Foreign Languages Interfaces

  • R's base functions system(), system2(), and - on Windows - shell.exec() - provide interfaces for calling system functions. sys (GitHub) and processx (not on CRAN) provide unified, platform-independent APIs for running system processes.
  • inline eases adding code in C, C++, or Fortran to R. It takes care of the compilation, linking and loading of embedded code segments that are stored as R strings.
  • Rcpp offers a number of C++ classes that makes transferring R objects to C++ functions (and back) easier. RInside provides C++ classes for embedding within C++ applications.
  • rGroovy integrates with the Groovy scripting language.
  • rJava provides a low-level interface to Java similar to the .Call interface for C and C++. helloJavaWorld provides an example rJava-based package. jvmr (archived on CRAN) provides a bi-directional interface to Java, Scala, and related languages, while rscala is designed specifically for Scala.
  • rustr provides bindings to Rust.
  • reach (not on CRAN) and matlabr provide rough interfaces to Matlab.
  • rPython, rJython, PythonInR, rpy2 (not on CRAN), and SnakeCharmR (not on CRAN) provide interfaces to python. reticulate (GitHub) is a relatively recent interface built by RStudio.
  • RJulia (not on CRAN) provides an interface with Julia, as does XRJulia. RCall embeds R within Julia.
  • RStata is an interface with Stata. RCall embeds R in Stata.
  • tcltk, which is a package built in to R, provides an general interface to Tcl, usefully especially for accessing Tcl/tk (for graphical interfaces). after (not on CRAN) uses tcltk to run R code in a separate event loop.
  • V8 offers an embedded Javascript engine, useful for building packages around Javascript libraries. js provides additional tools for working with Javascript code.

The knitr package, which supplies various foreign language engines, can also be used to generate documents that call python, awk, ruby, haskell, bash, perl, dot, tikz, sas, coffeescript, and polyglot.

Writing packages that involve compiled code requires a developer toolchain. If developing on Windows, this requires Rtools, which is updated with each R minor release.

Debugging

  • log4r (Github) and logging provide logging functionality in the style of log4j.
  • loggr (not on CRAN) aims to provide a simplified logging interface without the need for withCallingHandlers() expressions.
  • rollbar reports messages and errors to Rollbar, a web service.
  • The rchk tool provides tools for identifying memory-protection bugs in C code, including base R and packages.

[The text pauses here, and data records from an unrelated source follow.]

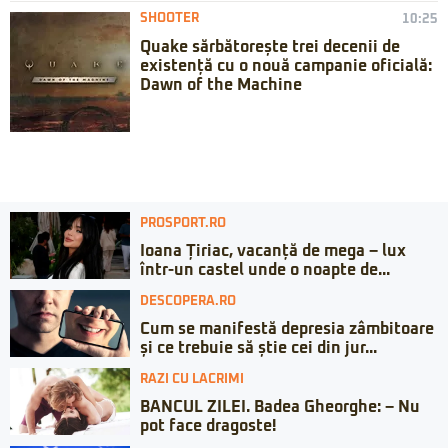
SHOOTER
10:25
Quake sărbătorește trei decenii de
existență cu o nouă campanie oficială:
Dawn of the Machine
PROSPORT.RO
Ioana Țiriac, vacanță de mega – lux
într-un castel unde o noapte de...
DESCOPERA.RO
Cum se manifestă depresia zâmbitoare
și ce trebuie să știe cei din jur...
RAZI CU LACRIMI
BANCUL ZILEI. Badea Gheorghe: – Nu
pot face dragoste!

Code Analysis and Formatting

  • codetools provides a number of low-level functions for identifying possible problems with source code.
  • lintr provides tools for checking source code compliance with a style guide.
  • formatR and rfmt (not on CRAN) can be used to neatly format source code.
  • FuncMap provides a graphical representation of function calls used in a package.
  • pkggraph (GitHub) and functionMap provide tools useful for understanding function dependencies within and across packages. atomize can quickly extract functions from within a package into their own package.

Profiling

  • Profiling data is provided by utils::Rprof() and can be summarized by utils::summaryRprof(). prof.tree (GitHub) provides an alternative output data structure to Rprof(). profmem (GitHub) adds a simple interface on top of this.
  • profr can visualize output from the Rprof interface for profiling.
  • proftools and aprof can also be used to analyse profiling output.
  • profvis (not on CRAN) provides an interactive, graphical interface for examining profile results.
  • lineprof (not on CRAN) provides a visualization tool for examining profiling results.
  • Rperform (not on CRAN) compares package performance across different git versions and branches.

Benchmarking

  • base::system.time() is a basic timing utility that calculates times based on one iteration of an expression.
  • microbenchmark and rbenchmark provide timings based on multiple iterations of an expression and potentially provide more reliable timings than system.time()

Unit Testing

  • Packages should pass all basic code and documentation checks provided by the R CMD check quality assurance tools built in to R. rcmdcheck provides programmatic access to R CMD check from within R and callr (not on CRAN) provides a generic interface for calling R from within R.
  • R documentation files can contain demonstrative examples of package functionality. Complete testing of correct package performance is better reserved for the test directory. Several packages provide testing functionality, including RUnit, svUnit, testit (GitHub), testthat, testthatsomemore (not on CRAN), and pkgmaker. runittotestthat provides utilities for converting exiting RUnit tests to testthat tests.
  • unitizer (GitHub) provides tools for regression testing by comparing test output against previous runs of the same tests. The package has extensive vignette-based documentation.
  • vdiffr (GitHub) can be used for graphical unit tests.
  • assertive, assertr, checkmate ensurer, and assertthat provide test-like functions for use at run-time or in examples that will trigger messages, warnings, or errors if an R object differs from what is expected by the user or developer.
  • mockr (GitHub) provides tools to mock a function in a test context. This can be useful for standardizing the test of a function that calls other functions by fixing the output of those function dependencies.
  • covr and testCoverage (not on CRAN) offer utilities for monitoring how well tests cover a package's source code. These can be complemented by services such as Codecov or Coveralls that provide web interfaces for assessing code coverage.
  • withr (GitHub) provides functions to evaluate code within a temporarily modified global state, which may be useful for unit testing, debugging, or package development.
  • The devtools::use_revdep() and revdep_check() functions from devtools can be used to test reverse package dependencies to ensure code changes have not affected downstream package functionality. crandalf (not on CRAN) provides an alternative mechanism for testing reverse dependencies.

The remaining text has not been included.